→ **GOAL OF THE EXERCISE**: Up to and including the line that contains "TAHKİK, MLA Directory", reproduce every line exactly, beginning with the first line below.

#####

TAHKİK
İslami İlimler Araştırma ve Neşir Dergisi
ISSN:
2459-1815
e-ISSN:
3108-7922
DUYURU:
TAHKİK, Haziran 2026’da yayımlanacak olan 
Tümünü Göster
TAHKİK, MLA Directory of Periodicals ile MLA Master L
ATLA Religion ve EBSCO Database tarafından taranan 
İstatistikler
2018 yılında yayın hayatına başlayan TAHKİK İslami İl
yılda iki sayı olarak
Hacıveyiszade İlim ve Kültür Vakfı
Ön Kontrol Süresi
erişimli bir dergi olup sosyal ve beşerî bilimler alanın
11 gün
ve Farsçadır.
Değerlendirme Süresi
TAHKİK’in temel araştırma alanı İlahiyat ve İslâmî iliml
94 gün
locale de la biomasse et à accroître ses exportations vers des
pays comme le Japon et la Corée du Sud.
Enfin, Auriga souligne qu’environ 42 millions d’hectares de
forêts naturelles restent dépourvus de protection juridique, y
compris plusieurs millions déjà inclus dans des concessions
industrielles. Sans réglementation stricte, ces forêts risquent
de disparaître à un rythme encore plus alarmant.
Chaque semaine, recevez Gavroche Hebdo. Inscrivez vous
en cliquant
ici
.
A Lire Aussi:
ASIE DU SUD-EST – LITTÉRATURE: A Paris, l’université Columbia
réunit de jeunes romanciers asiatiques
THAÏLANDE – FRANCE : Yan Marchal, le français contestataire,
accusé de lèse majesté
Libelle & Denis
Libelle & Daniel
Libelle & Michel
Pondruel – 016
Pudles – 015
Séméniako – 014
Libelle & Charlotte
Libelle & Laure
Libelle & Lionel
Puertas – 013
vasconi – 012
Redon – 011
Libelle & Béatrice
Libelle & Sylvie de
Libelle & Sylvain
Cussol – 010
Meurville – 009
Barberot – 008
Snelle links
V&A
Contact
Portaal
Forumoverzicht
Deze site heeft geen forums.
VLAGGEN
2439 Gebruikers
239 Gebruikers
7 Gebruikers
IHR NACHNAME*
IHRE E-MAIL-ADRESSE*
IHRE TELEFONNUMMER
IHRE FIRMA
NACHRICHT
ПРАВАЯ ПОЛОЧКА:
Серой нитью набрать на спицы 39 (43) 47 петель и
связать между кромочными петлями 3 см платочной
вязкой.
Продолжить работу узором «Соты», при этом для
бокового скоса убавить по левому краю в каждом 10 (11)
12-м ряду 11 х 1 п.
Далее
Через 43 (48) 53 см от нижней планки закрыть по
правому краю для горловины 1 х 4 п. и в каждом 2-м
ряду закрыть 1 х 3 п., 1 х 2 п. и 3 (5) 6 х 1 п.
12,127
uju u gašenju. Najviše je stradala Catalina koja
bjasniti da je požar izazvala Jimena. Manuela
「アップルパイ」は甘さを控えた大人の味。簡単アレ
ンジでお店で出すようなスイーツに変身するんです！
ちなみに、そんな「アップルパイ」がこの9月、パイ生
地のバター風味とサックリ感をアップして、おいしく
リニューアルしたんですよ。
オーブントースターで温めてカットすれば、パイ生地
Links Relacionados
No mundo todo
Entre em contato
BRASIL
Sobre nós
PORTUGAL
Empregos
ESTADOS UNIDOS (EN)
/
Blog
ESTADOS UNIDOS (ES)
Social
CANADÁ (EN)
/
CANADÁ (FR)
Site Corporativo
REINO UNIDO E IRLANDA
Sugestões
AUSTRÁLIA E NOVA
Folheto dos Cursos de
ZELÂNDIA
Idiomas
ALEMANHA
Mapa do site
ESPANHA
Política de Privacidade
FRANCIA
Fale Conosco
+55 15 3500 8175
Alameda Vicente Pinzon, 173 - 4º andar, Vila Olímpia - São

#####

→ **YOUR RESPONSE**:
TAHKİK
İslami İlimler Araştırma ve Neşir Dergisi
ISSN:
2459-1815
e-ISSN:
3108-7922
DUYURU:
TAHKİK, Haziran 2026’da yayımlanacak olan 
Tümünü Göster
TAHKİK, MLA Directory of Periodicals ile MLA Master L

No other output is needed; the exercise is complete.